As decisões judiciais foram tomadas em ações movidas pelo Sindicato dos Comissários de Despacho, Agentes de Carga e Logística do Estado de São Paulo (Sindicomis). A ação relativa às OTMs (processo 5002054-61.2020.4.03.6100) foi proferida no âmbito de um mandado de segurança coletivo. Já a relacionada às Comissárias de Despacho (processo 0006009-02.1994.4.03.6100) se deu em uma ação para cumprimento de decisão transitada em julgado do Tribunal Regional da 3ª Região (TRF3).
O acórdão, proferido em 1994, permitiu a atuação das Comissárias no desembaraço aduaneiro. A juíza que julgou a ação recente entendeu que a Receita Federal não cumpriu a decisão anterior. Para o cumprimento, a magistrada determina a inclusão das empresas ao Siscomex, sistema online do governo federal para operações de comércio exterior.
As duas decisões determinam que a Receita Federal viabilize o registro das OTMs e das Comissárias de Despacho no Siscomex. Atualmente, os campos no registro do sistema admitem a inserção de CPF, mas não de CNPJ.
Na decisão que se refere às OTMs, o juiz Victorio Giuzio Neto afirma que a atuação das OTMs na representação de importadores e exportadores está prevista na lei 9.611/1998. Observa, ainda, que o Brasil é signatário do Acordo de Facilitação de Comércio, incorporado ao ordenamento jurídico pelo Decreto 9.326/2018, que busca justamente eliminar o emprego obrigatório de despachantes aduaneiros.
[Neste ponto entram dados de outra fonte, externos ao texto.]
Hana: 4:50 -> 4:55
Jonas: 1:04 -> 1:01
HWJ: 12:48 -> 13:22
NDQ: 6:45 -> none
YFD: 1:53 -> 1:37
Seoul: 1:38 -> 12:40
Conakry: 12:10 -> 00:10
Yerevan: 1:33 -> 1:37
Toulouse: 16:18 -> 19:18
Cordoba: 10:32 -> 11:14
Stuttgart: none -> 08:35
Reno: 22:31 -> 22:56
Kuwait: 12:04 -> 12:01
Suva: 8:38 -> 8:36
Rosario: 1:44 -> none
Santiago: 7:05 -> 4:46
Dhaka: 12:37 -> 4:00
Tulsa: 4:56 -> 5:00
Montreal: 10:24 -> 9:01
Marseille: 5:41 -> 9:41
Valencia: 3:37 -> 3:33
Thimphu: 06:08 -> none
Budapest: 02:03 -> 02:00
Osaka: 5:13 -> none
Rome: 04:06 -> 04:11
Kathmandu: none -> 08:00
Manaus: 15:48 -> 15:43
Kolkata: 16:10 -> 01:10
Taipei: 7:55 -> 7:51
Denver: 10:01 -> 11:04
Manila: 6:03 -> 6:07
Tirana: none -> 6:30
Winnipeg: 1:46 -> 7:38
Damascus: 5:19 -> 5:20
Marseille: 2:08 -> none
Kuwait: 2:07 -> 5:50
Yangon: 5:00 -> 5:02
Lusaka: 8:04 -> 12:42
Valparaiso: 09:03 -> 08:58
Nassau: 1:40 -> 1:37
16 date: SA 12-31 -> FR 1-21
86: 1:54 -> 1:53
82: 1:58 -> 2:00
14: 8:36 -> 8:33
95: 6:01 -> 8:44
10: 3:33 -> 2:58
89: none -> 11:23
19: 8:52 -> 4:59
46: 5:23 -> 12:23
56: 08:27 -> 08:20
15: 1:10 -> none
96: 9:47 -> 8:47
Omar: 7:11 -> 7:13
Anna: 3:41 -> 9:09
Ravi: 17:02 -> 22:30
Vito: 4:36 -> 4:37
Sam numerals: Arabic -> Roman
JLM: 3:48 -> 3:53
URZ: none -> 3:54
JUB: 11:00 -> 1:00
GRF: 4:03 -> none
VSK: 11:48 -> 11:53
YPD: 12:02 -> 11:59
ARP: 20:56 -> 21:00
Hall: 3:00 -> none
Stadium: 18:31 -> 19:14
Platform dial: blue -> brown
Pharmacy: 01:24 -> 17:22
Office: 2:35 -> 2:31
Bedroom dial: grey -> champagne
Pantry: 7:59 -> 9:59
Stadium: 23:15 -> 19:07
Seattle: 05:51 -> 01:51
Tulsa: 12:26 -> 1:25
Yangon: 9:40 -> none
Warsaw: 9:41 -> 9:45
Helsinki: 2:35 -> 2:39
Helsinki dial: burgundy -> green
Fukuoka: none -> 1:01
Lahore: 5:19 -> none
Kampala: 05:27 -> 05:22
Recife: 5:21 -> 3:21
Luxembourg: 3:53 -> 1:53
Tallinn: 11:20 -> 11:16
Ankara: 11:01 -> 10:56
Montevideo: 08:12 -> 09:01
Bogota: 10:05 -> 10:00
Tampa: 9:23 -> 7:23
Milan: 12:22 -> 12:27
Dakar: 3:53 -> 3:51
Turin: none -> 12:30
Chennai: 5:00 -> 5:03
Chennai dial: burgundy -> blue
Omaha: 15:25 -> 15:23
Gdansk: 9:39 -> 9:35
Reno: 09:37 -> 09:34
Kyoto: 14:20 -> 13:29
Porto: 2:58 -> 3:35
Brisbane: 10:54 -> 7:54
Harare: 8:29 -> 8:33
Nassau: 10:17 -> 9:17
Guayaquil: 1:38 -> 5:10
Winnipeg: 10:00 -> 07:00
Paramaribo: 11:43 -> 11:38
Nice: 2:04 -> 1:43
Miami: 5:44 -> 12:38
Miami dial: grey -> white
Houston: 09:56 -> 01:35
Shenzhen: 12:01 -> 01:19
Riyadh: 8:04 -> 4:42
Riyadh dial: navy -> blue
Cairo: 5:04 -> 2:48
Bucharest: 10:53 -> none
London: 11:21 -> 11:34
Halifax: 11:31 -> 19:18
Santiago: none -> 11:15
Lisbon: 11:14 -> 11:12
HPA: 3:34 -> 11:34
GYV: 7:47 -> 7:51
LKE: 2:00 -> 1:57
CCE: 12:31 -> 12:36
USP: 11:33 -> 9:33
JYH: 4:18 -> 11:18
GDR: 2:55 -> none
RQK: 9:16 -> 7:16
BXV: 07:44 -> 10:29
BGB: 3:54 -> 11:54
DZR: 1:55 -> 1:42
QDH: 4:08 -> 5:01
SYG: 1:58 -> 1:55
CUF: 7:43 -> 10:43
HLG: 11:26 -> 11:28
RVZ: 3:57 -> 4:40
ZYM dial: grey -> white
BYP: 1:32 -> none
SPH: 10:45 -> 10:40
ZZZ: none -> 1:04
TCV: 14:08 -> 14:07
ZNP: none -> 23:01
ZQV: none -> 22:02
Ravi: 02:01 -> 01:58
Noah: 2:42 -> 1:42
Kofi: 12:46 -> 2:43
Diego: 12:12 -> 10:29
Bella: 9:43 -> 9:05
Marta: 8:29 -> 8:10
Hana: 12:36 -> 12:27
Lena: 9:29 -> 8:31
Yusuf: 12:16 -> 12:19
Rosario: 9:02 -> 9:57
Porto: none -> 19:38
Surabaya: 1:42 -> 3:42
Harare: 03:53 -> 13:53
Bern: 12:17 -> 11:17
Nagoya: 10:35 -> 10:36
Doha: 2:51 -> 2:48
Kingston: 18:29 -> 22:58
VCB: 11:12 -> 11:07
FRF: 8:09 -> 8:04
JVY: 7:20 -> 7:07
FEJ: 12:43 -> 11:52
O magistrado afasta o argumento da Receita de que não seria possível a inclusão das OTMs no Siscomex por “limitação orçamentária”. ”A justificativa da Receita Federal de apenas uma ‘limitação orçamentária’ impedir que se faculte o acesso aos OTMs, especialmente quando se leva em conta o período em que existente a previsão legal, já regulamentada, não se sustenta (...) e revela, ao contrário, uma obstinada preservação de ‘status quo’ limitando a atividade de desembaraço alfandegário para os despachantes aduaneiros”.
Ele conclui estabelecendo prazo de 180 dias para alteração e adaptação dos sistemas informatizados da Receita para permitir a habilitação das OTMs.
Já na decisão relativa às Comissárias de Despacho, a juíza Regilena Emy Fukui Bolognese deu efeitos infringentes a embargos de declaração em uma ação para cumprimento de uma decisão de 1994 do TRF3. Ela considerou que a decisão foi descumprida, uma vez que a Receita Federal permitiu a atuação das Comissárias de Despacho por meio das pessoas físicas de seus dirigentes, mas não viabilizou sua inclusão no Siscomex. A juíza observou que a atuação das Comissárias de Despacho faz parte do ordenamento jurídico, uma vez que está prevista no Decreto-Lei 366/1968, que não foi revogado.
A magistrada deu um prazo de 30 dias para que a Receita encaminhe o pedido e informe um prazo para criação um perfil específico para as empresas no Siscomex, "ainda que disponibilizado apenas para a 8ª Região Fiscal, área à qual se refere a ação original". Estabeleceu, ainda, que enquanto não for criado o perfil, a Receita Federal “deverá dar solução provisória para que as comissárias de despacho possam exercer suas atividades diretamente, sem interposição de intermediários”.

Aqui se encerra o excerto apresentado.